# Cruisers and bruisers



## Shortdrift (Apr 5, 2004)

I live in Medina City and have deer, mostly does on my one acre year around. Every year we get several bucks moving through this time of the year. It is obvious what they are looking for and are interesting to watch as they cruise through the yard. We have a spike, couple forks, a basket rack six, an eight that will be a true standout next year and a very large ten that would score in the 140's minimum. I have seem all of them several times through the day except for the ten. Only saw him once and that was mid-day but his tracks are in the back yard every now and then, near the barn. Though I have not been able to hunt since 2007, my heart starts beating rapidly whenever I see the bucks.


----------



## TheKing (Apr 15, 2004)

They have friended you Shortdrift. I want to do that too. Barely able to hunt, I mostly groom the site for the hunt and feed them and take pictures.


----------



## Snakecharmer (Apr 9, 2008)

Shortdrift said:


> I live in Medina City and have deer, mostly does on my one acre year around. Every year we get several bucks moving through this time of the year. It is obvious what they are looking for and are interesting to watch as they cruise through the yard. We have a spike, couple forks, a basket rack six, an eight that will be a true standout next year and a very large ten that would score in the 140's minimum. I have seem all of them several times through the day except for the ten. Only saw him once and that was mid-day but his tracks are in the back yard every now and then, near the barn. Though I have not been able to hunt since 2007, my heart starts beating rapidly whenever I see the bucks.

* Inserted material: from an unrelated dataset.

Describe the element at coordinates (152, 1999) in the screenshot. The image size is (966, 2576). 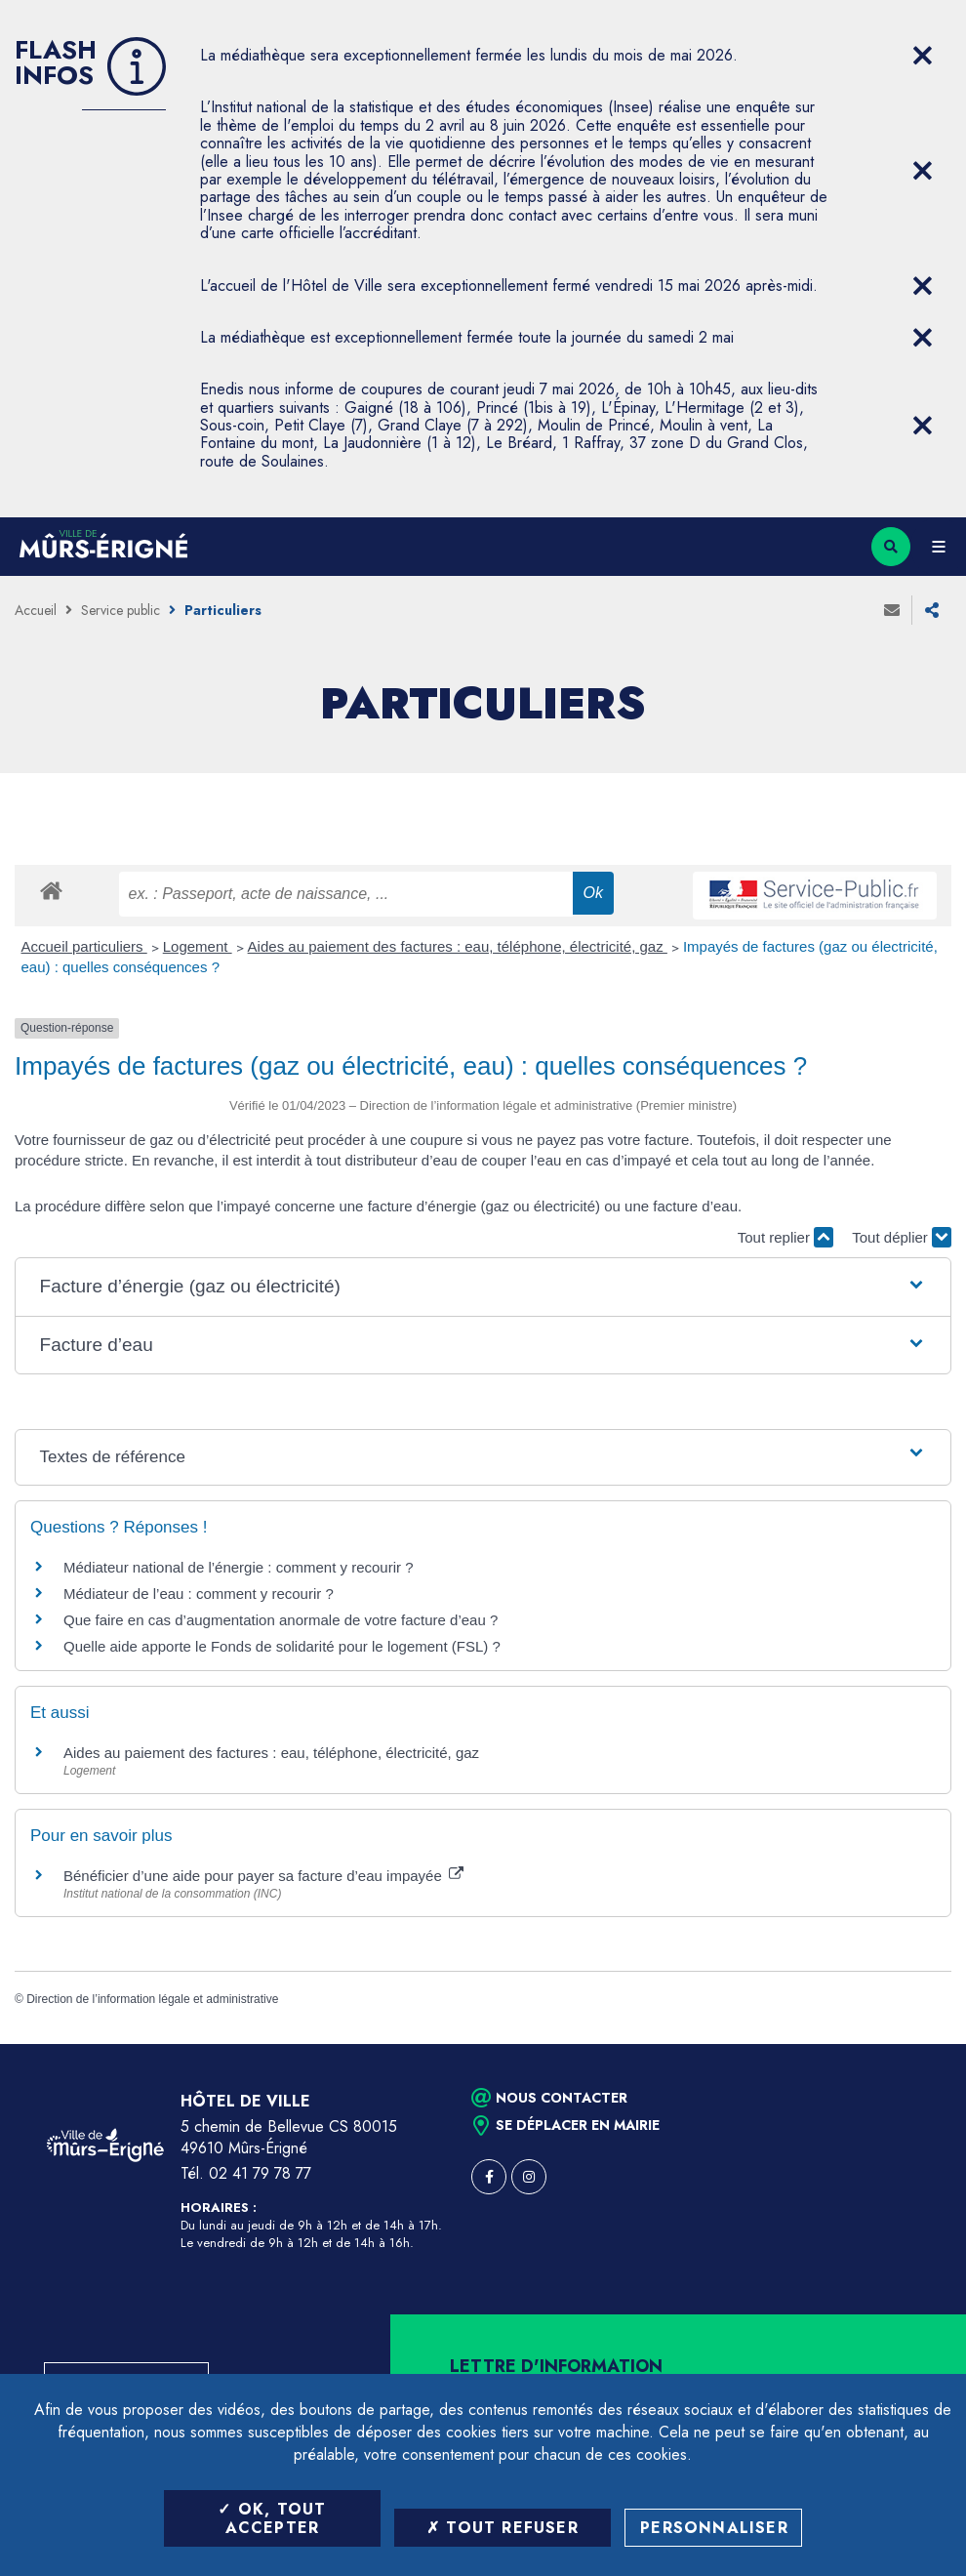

Here is the nicest buck I've seen in my yard on Vet's Day in 2011


----------



## Snakecharmer (Apr 9, 2008)

A still shot....


----------



## Bluewalleye (Jun 1, 2009)

Man snake that is a booner for sure. What a magnificent buck. It is amazing how warry they are, yet how foolish as well at this time of the year....


----------



## freyedknot (Apr 10, 2004)

Add all the Bucs foolish over the women?


----------



## Snakecharmer (Apr 9, 2008)

freyedknot said:


> Add all the Bucs foolish over the women?


Yep. My photos/video were taken after the buck and doe had taken a rest period. I started filming and they were both bedded down about 30 feet between them...


----------



## sherman51 (Apr 12, 2011)

Shortdrift said:


> I live in Medina City and have deer, mostly does on my one acre year around. Every year we get several bucks moving through this time of the year. It is obvious what they are looking for and are interesting to watch as they cruise through the yard. We have a spike, couple forks, a basket rack six, an eight that will be a true standout next year and a very large ten that would score in the 140's minimum. I have seem all of them several times through the day except for the ten. Only saw him once and that was mid-day but his tracks are in the back yard every now and then, near the barn. Though I have not been able to hunt since 2007, my heart starts beating rapidly whenever I see the bucks.


I still hunt ml season but cant walk very far. hunting your back yard seems right up my alley. if you invite me over I can take that big buck if he shows up.
sherman


----------



## Shortdrift (Apr 5, 2004)

One of these days I might say "To Hell" with the city ordinances and drop a nice fat doe. Can't eat horns.


----------



## Skippy (Dec 2, 2009)

we feed them all year and just sit on the porch an watch them.. The wife likes taking pictures of them. We get a few big bucks showing up in the fall but mostly spikes, 4 or 6 pointers. Late springs the best time when the fawns start showing up with there moms.


----------



## johnboy111711 (Apr 7, 2004)

My guess is that it would only be a misdemeanor as long as no one gets hurt. I say go for it!


----------



## Lewzer (Apr 5, 2004)

That's interesting Shortdrift. I was talking to my aunt last night who lives in Copley not too far from you and has 12 acres. She mentioned she hasn't seen any deer in several years. They used to see them all the time but not lately.


----------



## Shortdrift (Apr 5, 2004)

Lewzer said:


> That's interesting Shortdrift. I was talking to my aunt last night who lives in Copley not too far from you and has 12 acres. She mentioned she hasn't seen any deer in several years. They used to see them all the time but not lately.


I have seen several Yotes on 162 leading intoCopley. Could be the Yotes or some people filling their freezers on a year round basis.


----------